Even after Duynstee's return to the Netherlands, he was forbidden to contact Terruwe. Duynstee was eventually vindicated from all alleged error in 1965. But this only happened as a result of a specific inquiry into the ‘Terruwe Affair’. Henricus Ruygers, under the authority of Cardinal Bernard Alfrink, conducted a thorough investigation over nearly a year's duration. Once all the findings were documented, Cardinal Alfrink, supported by the Bishops' Conference of the Netherlands, arranged a special intervention in Rome for a papal audience with Pope Paul VI.

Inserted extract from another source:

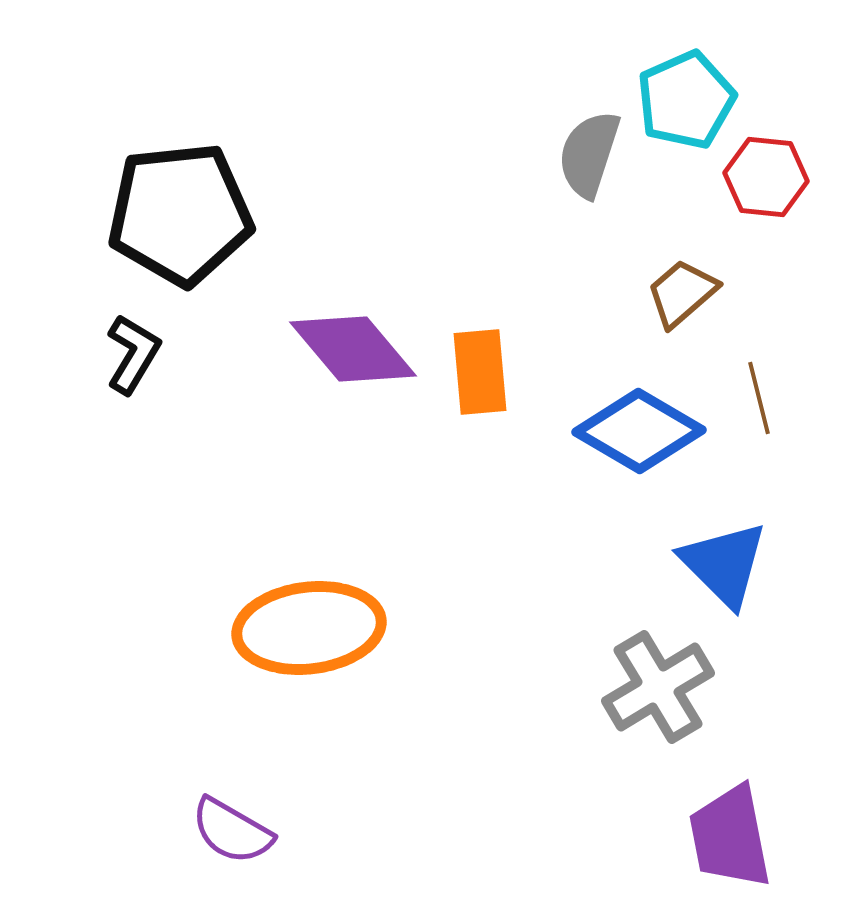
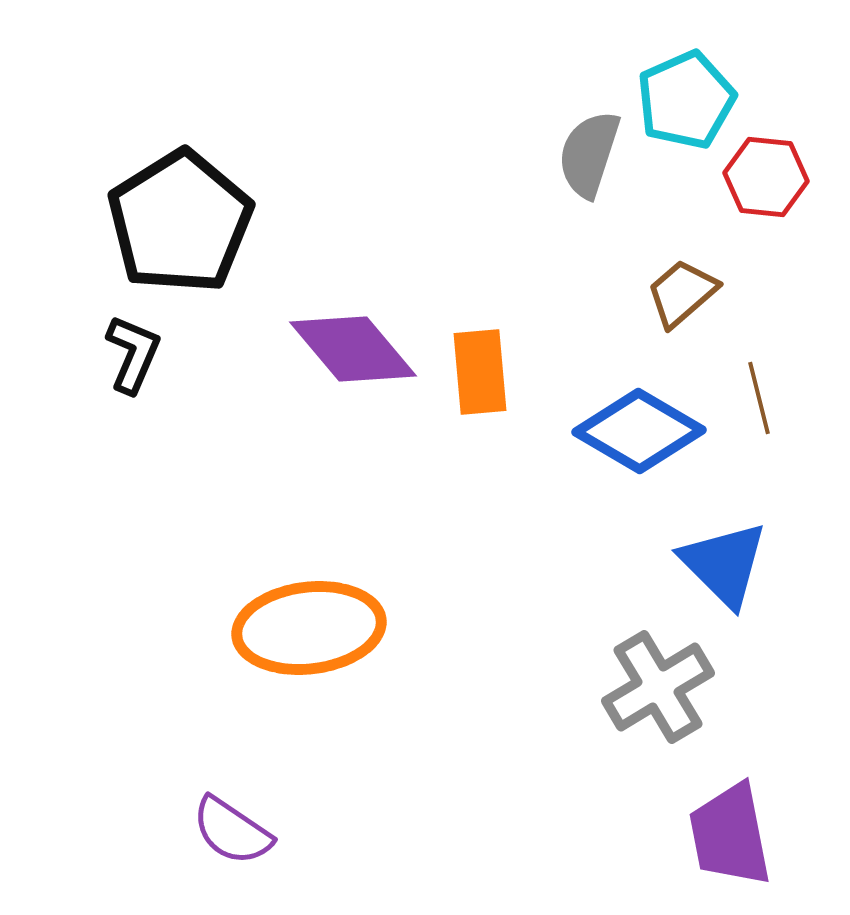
black pentagon: moved 8 px down; rotated 26 degrees counterclockwise
black L-shape: rotated 8 degrees counterclockwise
purple semicircle: rotated 4 degrees clockwise
purple trapezoid: moved 2 px up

Carlo Leget in his article Moral Theology Upside Down, wrote “Duynstee paved the way for integrating Freud’s insights in Thomistic psychology. Duynstee’s ideas were worked out by psychiatrist A.A.A. Terruwe... Although the ideas of Duynstee and Terruwe caused enormous upheaval in the 1950s and 1960s, the fuss was more due to socio-psychological and church political causes than to a misunderstanding of Aquinas and Freud. In fact, their interpretation of Aquinas is both very fruitful and based on the text of Aquinas instead of on later Thomistic traditions.”

=== Vindication ===

Duynstee was fully and publicly vindicated through Alfrink's mediation. Terruwe was publicly exonerated. This was a major moment in the controversy that made front-page news in the Netherlands and later in Rome in its daily Vatican news. Pope Paul VI, apologized on behalf of the Catholic Church to Terruwe (Duynstee having already died) for the mistreatment and the suffering they experienced.

=== Final years ===

Duynstee died in France at Menton, travelling to Rome with Terruwe to show his adherence to the doctrine of Pope Paul VI and his encyclical Humanae vitae. According to the only general and national Biographical Dictionary in the Netherlands (BWN), which is both an authoritative and scientific reference work published by Huygens ING of Amsterdam, JP de Valk relates that Duynstee was recognised for his distinguished service to the Catholic Church, not only for his 60 years as a Redemptorist religious and for over 55 years as a priest, missionary, and legal professor but also for the wrongful censure and disparagement he endured because of his insights into modern philosophical psychology and psychiatry. Duynstee died on November 8, 1968, aged 82. A modest memorial obituary included on page two was published in the Vatican's daily newspaper, L’Osservatore Romano on November 14, 1968. This memorial article was in part linked to a pre-existing plan by the Vatican to offer a sign of posthumous restitution for the ill repute that Willem Duynstee suffered during his life. It was Anna Terruwe's "firm conviction [that it] was connected with the existing intention in Rome to offer Duynstee a cardinal appointment as a sign of reparation."

==Writings==

- Civil Law and Counselling (1919). It was reprinted eight times during his life.
- The Traditional Doctrine of Chastity (1919). Reprinted the fourth time in 1932.
- ‘Legal Sterilization of the Mentally Retarded’ (1930).
- ‘The Cause of Crime among Catholics’ (1933).
- ‘The German Sterilization Law’ (1933).
- ‘Lex Van der Lubbe, the Retroactive Death Penalty for Arson’ (1933).
- 'Displacement Theory Judged from a Thomistic Perspective' (1935)
- Introduction to Law (1939).
- History of Natural Law (1940).
- Philosophy of Law in the Netherlands (1940).
- Legal Philosophy (1948).
- On law and Justice (1956).
- Scattered Writings [an Anthology, Verspreide Opstellen] (1963).